Dans le dessin animé  Alice au pays des merveilles  - que j’appellerais plus volontiers « Alice au pays des contrariétés » - le personnage principal se retrouve confronté à de nombreuses situations déstabilisantes, situations face auxquelles il réagit peu, voire pas du tout.

Relevons ici quelques scènes caractéristiques. Alice tombe par surprise dans un gouffre dont elle ne voit pas la fin. De nombreuses portes lui barrent la route. L’ouverture d’une porte principale se refuse à elle.  Alice se fait marcher dessus par plus de dix personnages.  Deux hommes tentent de la garder dans un bois. Un inconnu la prend pour une autre, lui donne des ordres. Des fleurs s’associent pour la critiquer ouvertement sur son apparence, puis l’expulsent et l’arrosent. Alice est ensuite renvoyée une seconde fois, envahie de fumée. Un oiseau beaucoup plus petit qu’elle la traite de « serpent ». Le chapelier fou rit de son manque de connaissance. Dans la cour royale Alice est la victime d’une blague collective et reçoit des ordres ; elle est enfin menacée de mort, accusée à tort. 

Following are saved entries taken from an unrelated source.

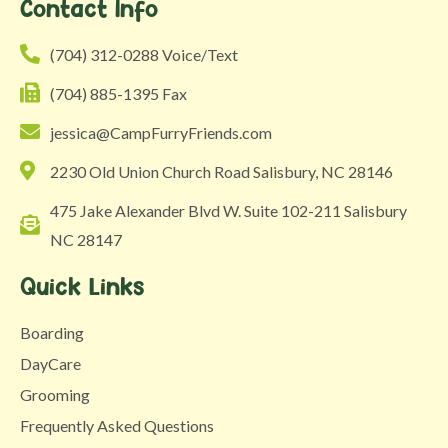
Contact Info
‪(704) 312-0288 Voice/Text
(704) 885-1395 Fax
jessica@CampFurryFriends.com
2230 Old Union Church Road Salisbury, NC 28146
475 Jake Alexander Blvd W. Suite 102-211 Salisbury
NC 28147
Quick Links
Boarding
DayCare
Grooming
Frequently Asked Questions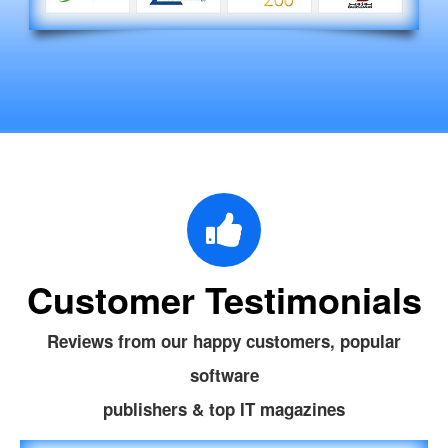
Customer Testimonials
Reviews from our happy customers, popular
software
publishers & top IT magazines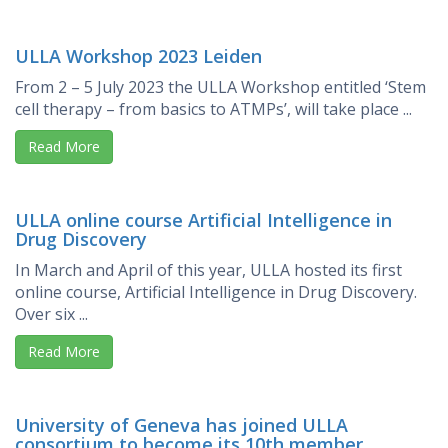
ULLA Workshop 2023 Leiden
From 2 – 5 July 2023 the ULLA Workshop entitled ‘Stem
cell therapy – from basics to ATMPs’, will take place ...
Read More
ULLA online course Artificial Intelligence in
Drug Discovery
In March and April of this year, ULLA hosted its first
online course, Artificial Intelligence in Drug Discovery.
Over six ...
Read More
University of Geneva has joined ULLA
consortium to become its 10th member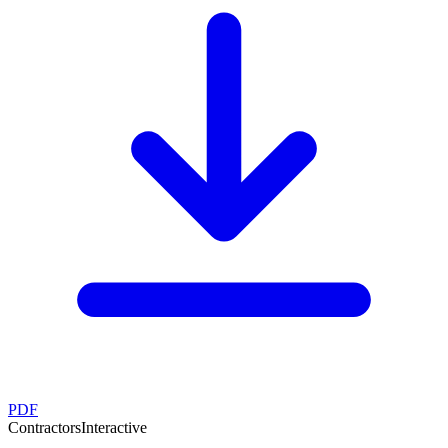
PDF
Contractors
Interactive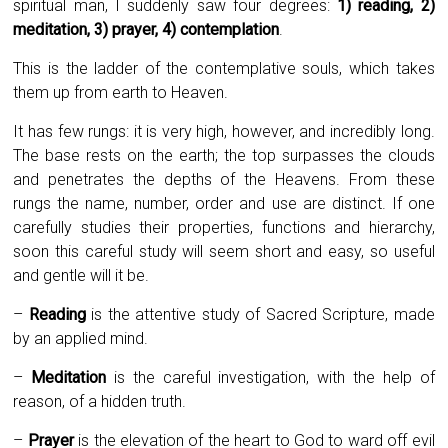
spiritual man, I suddenly saw four degrees:
1)
reading, 2)
meditation, 3) prayer, 4) contemplation
.
This is the ladder of the contemplative souls, which takes
them up from earth to Heaven.
It has few rungs: it is very high, however, and incredibly long.
The base rests on the earth; the top surpasses the clouds
and penetrates the depths of the Heavens. From these
rungs the name, number, order and use are distinct. If one
carefully studies their properties, functions and hierarchy,
soon this careful study will seem short and easy, so useful
and gentle will it be.
–
Reading
is the attentive study of Sacred Scripture, made
by an applied mind.
–
Meditation
is the careful investigation, with the help of
reason, of a hidden truth.
–
Prayer
is the elevation of the heart to God to ward off evil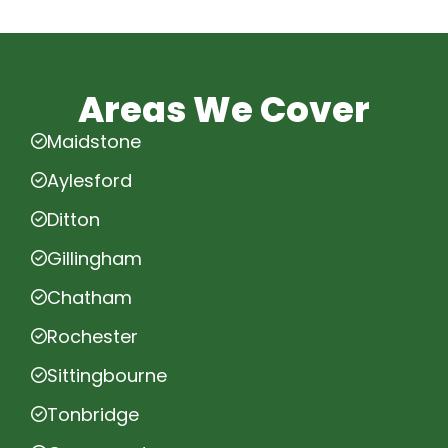
Areas We Cover
Maidstone
Aylesford
Ditton
Gillingham
Chatham
Rochester
Sittingbourne
Tonbridge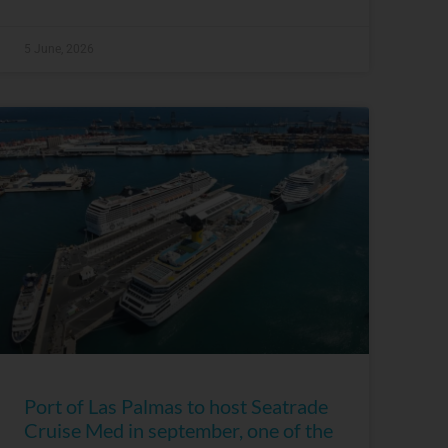
5 June, 2026
Port of Las Palmas to host Seatrade
Cruise Med in september, one of the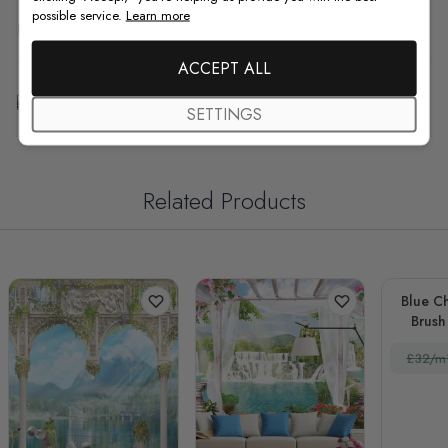
possible service.
Learn more
F.A.Q
ACCEPT ALL
Free Customization
SETTINGS
Related Products
Blue Ch
Brush 
£32/m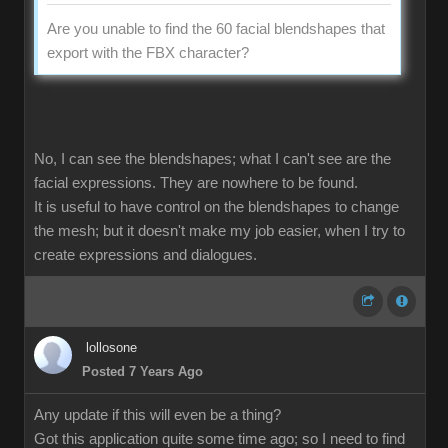
Are you unable to find the 60 facial blendshapes that
export with the FBX character?
No, I can see the blendshapes; what I can't see are the
facial expressions. They are nowhere to be found.
It is useful to have control on the blendshapes to change
the mesh; but it doesn't make my job easier, when I try to
create expressions and dialogues.
lollosone
Posted 7 Years Ago
Any update if this will even be a thing?
Got this application quite some time ago; so I need to find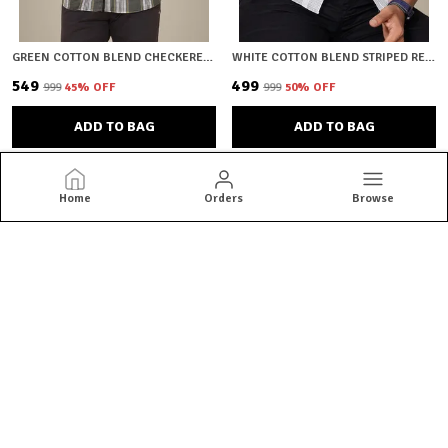
GREEN COTTON BLEND CHECKERED REGULAR FIT SHIRT FOR MEN
WHITE COTTON BLEND STRIPED REGULAR FIT SHIRT FOR MEN
₹549
₹499
₹999
45
% OFF
₹999
50
% OFF
ADD TO BAG
ADD TO BAG
Home
Orders
Browse
HKV Fashion
HKV Fashion offers stylish, comfortable and premium-quality
shirts crafted for every occasion, blending modern designs with
perfect fits to elevate your everyday wardrobe.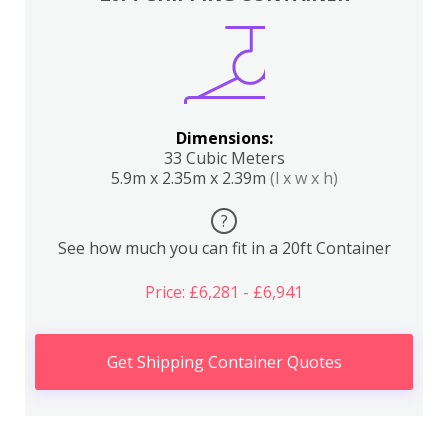
Dimensions:
33 Cubic Meters
5.9m x 2.35m x 2.39m
(l x w x h)
?
See how much you can fit in a 20ft Container
Price: £6,281 - £6,941
Get Shipping Container Quotes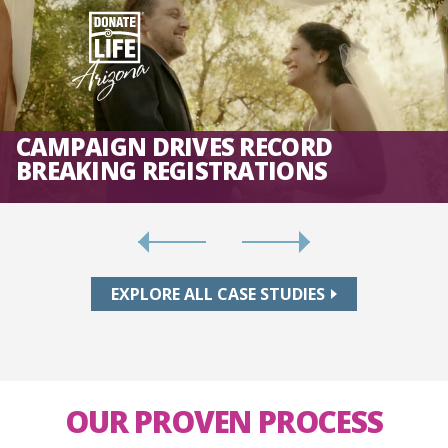
CAMPAIGN DRIVES RECORD
BREAKING REGISTRATIONS
EXPLORE ALL CASE STUDIES
OUR PROVEN PROCESS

Dans la plupart des scènes Alice subit ce qui lui arrive. Passive, elle manifeste en très peu d’émotion, n’exprime pas son désaccord. Ses quelques rares tentatives d’affirmation se retournent rapidement contre elle. Dans l’ensemble elle se laisse faire, laisse dire et ne refuse pas d’appliquer ce qu’on lui impose. Au pays des contrariétés, la seule arme de protection et de défense que semble posséder Alice est la nourriture. Présentée sous un aspect magique, elle l’emploie pour  s’adapter aux évènements qui la perturbent. 

 

Tout comme Alice, certaines personnes utilisent la nourriture pour faire face aux difficultés. Dans leurs cas les aliments ne sont pas consommés pour changer de taille (même si…), mais pour atténuer ce qui est ressenti et dont elles ne savent que faire, empêcher des paroles trop violentes de s’échapper, mais aussi pour faire quelque chose plutôt que rien, occuper son esprit ou encore se donner du courage.

Les personnes souffrant de TCA, elles, ne se trouvent pas dans un rêve mais bien dans la réalité. Pour sortir du syndrome d’Alice, elles peuvent apprendre à développer des « compétences de vie » qui leur permettront de ne plus jamais se laisser faire, et ce quelque soit le contexte dans lequel elles se trouveront. Ces compétences peuvent se développer à tout âge, notamment en Thérapie Active.